Bulletin: New Orleans — the university, not the city — has NOT joined the Big 12 Conference for baseball.
Contrary to perception, the Privateers are only playing an abbreviated Big 12 schedule.
When New Orleans visited Norman last weekend, the Privateers took on their third Big 12 club this season, serving in their unofficial role as the equivalent of an Oscars seat filler, plugging holes in the conference's uneven schedule.
There are others, too, with Big 12 teams scrambling to fill at least one, and sometimes two full weekends during what should be premium dates for showdowns in the race for the league title.
Instead, Big 12 clubs find themselves in an annual search for filler material, with only nine league schools fielding baseball teams since the first round of conference realignment shook things up.
And, yes, it's a problem, beyond the unavailability of respectable opponents, since the other power conferences are immersed in league play this time of year. It's troubling as another factor in the Big 12's bad RPI puzzle, which threatens to result in a record low NCAA Tournament invites.
Kansas played at BYU and will go to Utah the final weekend of the regular season.
Kansas State used Bethune-Cookman and Iowa as schedule filler.
Oklahoma State heads to Omaha this weekend for the TD Ameritrade Classic, with games against Rutgers, Creighton and Nebraska on tap.
TCU played San Francisco and will visit Southern Cal.
Texas went to Minnesota. Texas Tech took a weekend off, unless you count a single game against Lubbock Christian.
Baylor and West Virginia both played New Orleans, and the Mountaineers have Liberty coming up.
What do those teams have in common? Most are baseball no-names, offering wins perhaps, but also an RPI hit.
The Privateers, for instance, are 6-38 overall, including an 0-9 mark against the Big 12.
These are games that nobody wants to play.
Or needs to play.
Or buy tickets to see.
Yet, with nine teams, what's the Big 12 to do?
Sooners coach Sunny Golloway has an idea. And clearly, the league needs ideas, not to mention a willingness to adjust.
Golloway's plan: three divisions — North (Kansas, Kansas State, West Virginia), Central (OU, OSU, TCU) and South (Texas, Baylor, Texas Tech). The three teams in each division play home-and-home series against each other, resulting in four weekend series; plus one series against the other six teams.
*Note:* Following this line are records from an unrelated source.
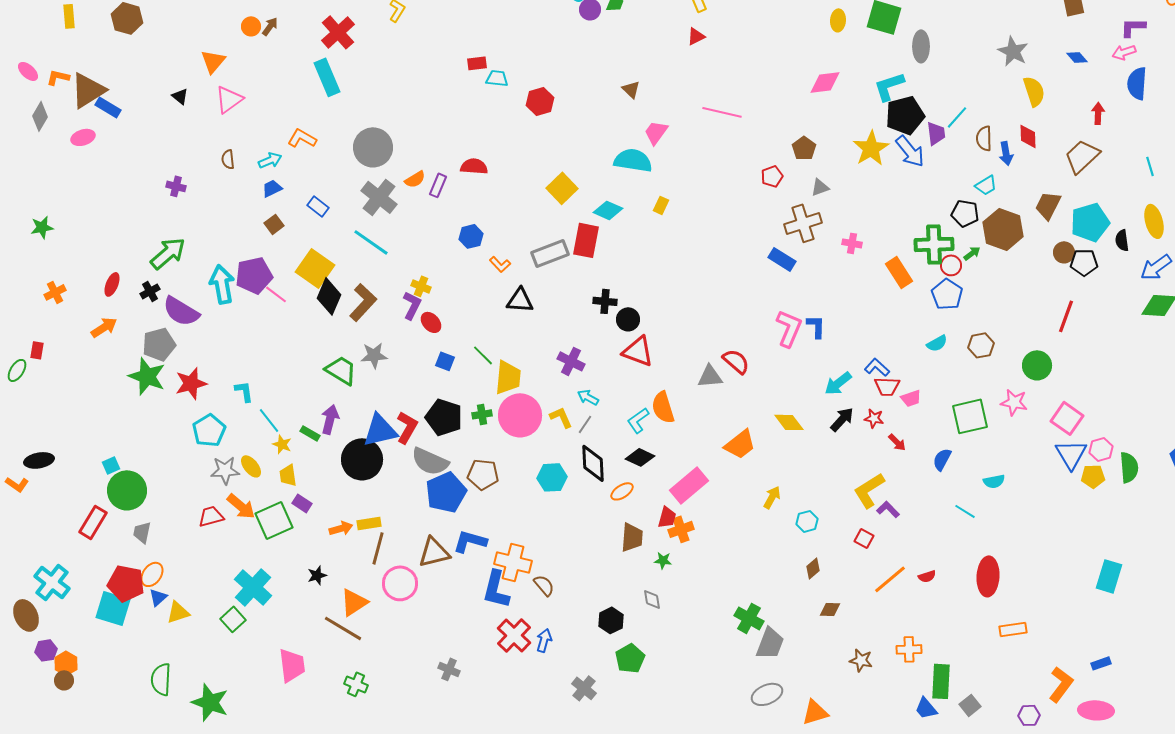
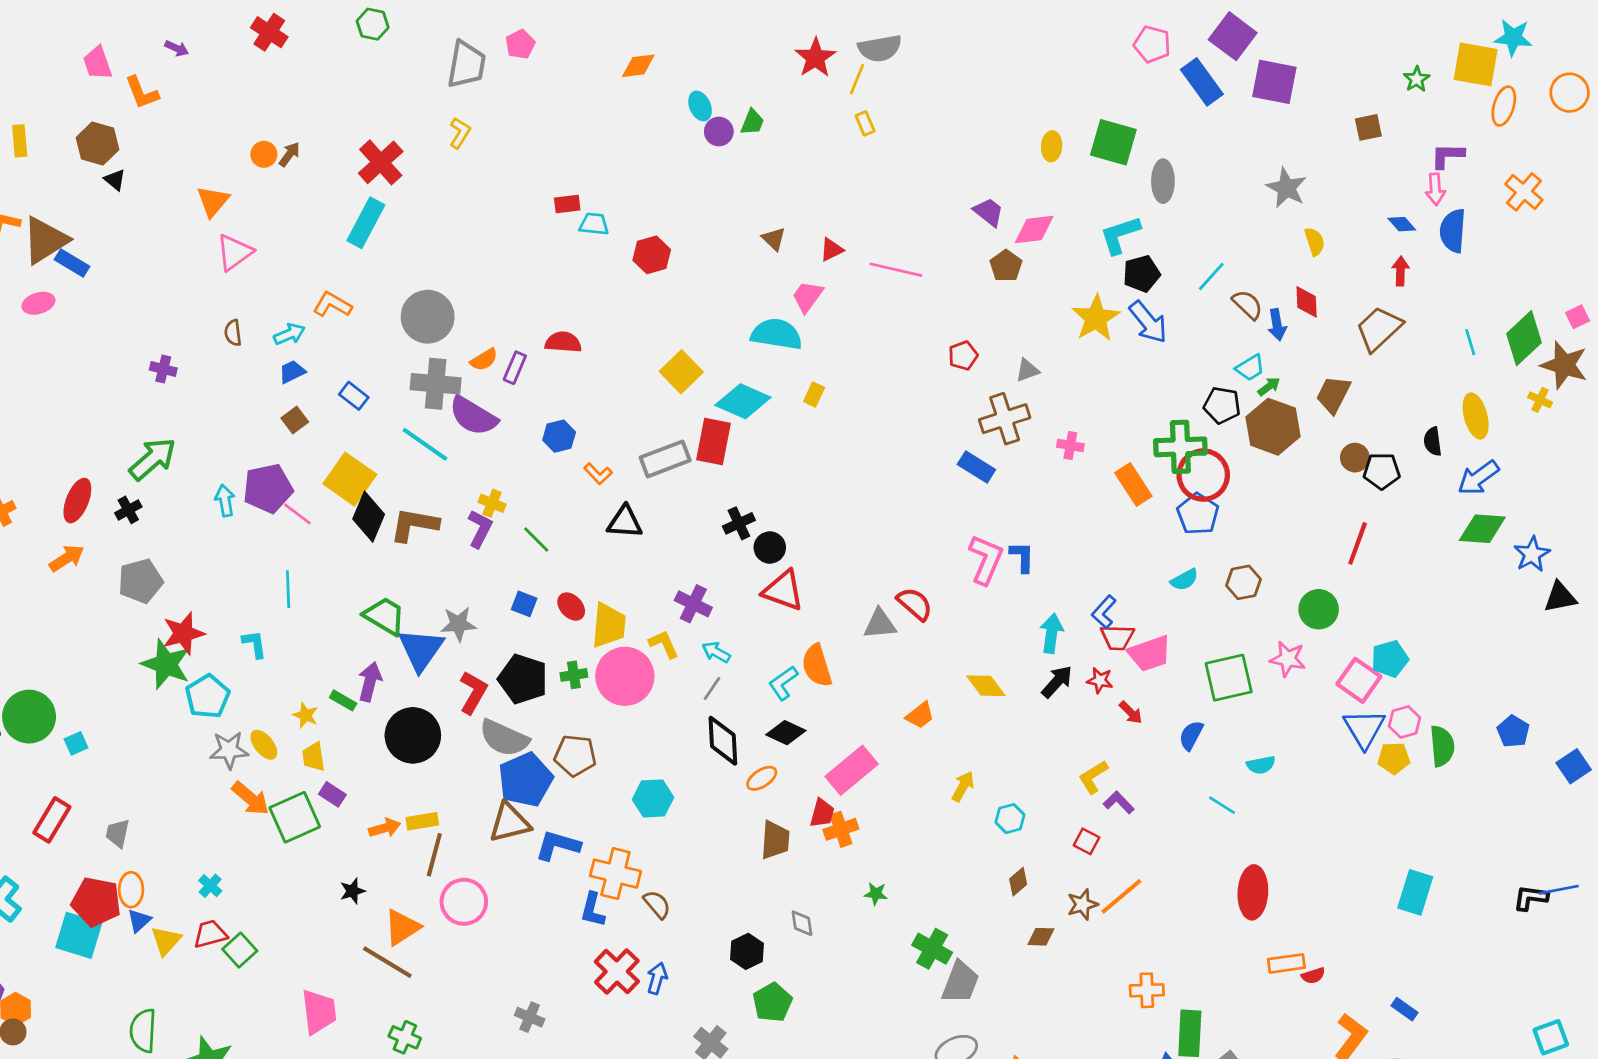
red triangle: (696, 36) -> (832, 250), moved
pink arrow: (1124, 52) -> (1435, 189), turned -75
blue diamond: (1077, 57) -> (1402, 224), moved
cyan rectangle: (327, 77) -> (366, 223), turned 51
yellow semicircle: (1034, 91) -> (1315, 242), size x0.7
black triangle: (180, 96) -> (115, 180), moved
black pentagon: (905, 115) -> (1141, 274), size x0.7
purple trapezoid: (936, 133) -> (989, 212), moved, turned -45
brown semicircle: (984, 138) -> (1248, 305), turned 135
brown pentagon: (804, 148) -> (1006, 266), moved
gray cross: (379, 197) -> (436, 384), turned -33
cyan diamond: (608, 210) -> (743, 401), size x1.4
cyan pentagon: (1090, 222) -> (1390, 659), moved, size x0.7
green arrow: (972, 253) -> (1269, 386), moved
red circle: (951, 265) -> (1203, 475), size x1.8
red ellipse: (112, 284) -> (77, 501), size x1.4
cyan arrow: (222, 284) -> (225, 501), size x0.6
black cross: (605, 301) -> (739, 523), turned -30
brown L-shape: (363, 302) -> (414, 525), turned -123
purple semicircle: (181, 311) -> (473, 416), moved
red ellipse: (431, 322) -> (571, 607), moved
gray star: (374, 355) -> (458, 624), moved
green line: (483, 355) -> (536, 539), moved
blue L-shape: (877, 367) -> (1104, 612), turned -90
green star: (147, 376) -> (166, 664), moved
cyan arrow: (838, 383) -> (1052, 633), turned 136
pink trapezoid: (911, 398) -> (1150, 654), size x1.6
yellow L-shape: (561, 417) -> (664, 644), moved
cyan line: (269, 420) -> (288, 589), moved, turned 36
blue triangle: (380, 430) -> (421, 649), moved, turned -42
orange trapezoid: (740, 444) -> (920, 715), size x0.7
cyan hexagon: (552, 477) -> (653, 798), moved
green circle: (127, 490) -> (29, 717), moved
yellow L-shape: (869, 490) -> (1093, 777), size x0.7
red trapezoid: (211, 516) -> (210, 934), moved
brown triangle: (434, 552) -> (509, 823), moved
green star: (663, 560) -> (876, 894), moved
orange ellipse: (152, 574) -> (131, 890), turned -35
red semicircle: (927, 576) -> (1313, 976), moved
cyan cross: (253, 587) -> (210, 886), moved, size x0.5
blue L-shape: (496, 589) -> (593, 910), size x0.7
yellow triangle: (178, 612) -> (166, 941), turned -30
brown star: (861, 660) -> (1082, 904), moved, turned -30
blue rectangle: (1101, 663) -> (1405, 1009), turned 54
Before that, Golloway suggests the three nonconference weekends filled with an opening winnable series, a tournament, and a challenging series. Such a lead-up lends to building a solid early résumé.
“Now you're ready to enter league play with a really good RPI,” Golloway said. “When everyone enters the league with a good RPI, then we take care of each other the rest of the way. We ride each other out.
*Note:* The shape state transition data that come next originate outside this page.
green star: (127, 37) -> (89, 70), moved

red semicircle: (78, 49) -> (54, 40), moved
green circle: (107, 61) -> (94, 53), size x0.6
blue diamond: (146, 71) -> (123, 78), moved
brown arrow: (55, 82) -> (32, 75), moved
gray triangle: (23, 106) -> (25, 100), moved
“Then we have six or seven teams every year with NCAA Tournament credentials. This year, we're going to be lucky to have three tournaments in the NCAA Tournament. We're going to be lucky. And deservedly so, because honestly, shame on us.”
Golloway has shared his plan with the rest of the league coaches, getting resistance from only Baylor's Steve Smith, who Golloway said was concerned that there would be no true conference champion.
And Smith has a point, except it's a minor one.
The ultimate goal is to get to the postseason. Big 12 titles are nice. Postseason appearances are what defines a program.
Next year's schedule is in place, meaning any move to Golloway's plan will have to wait until 2015, at the earliest.
The Big 12 must hope that's not too late.
“We could be set so far back that there is no recovering the image of our Big 12 Conference in baseball,” Golloway said.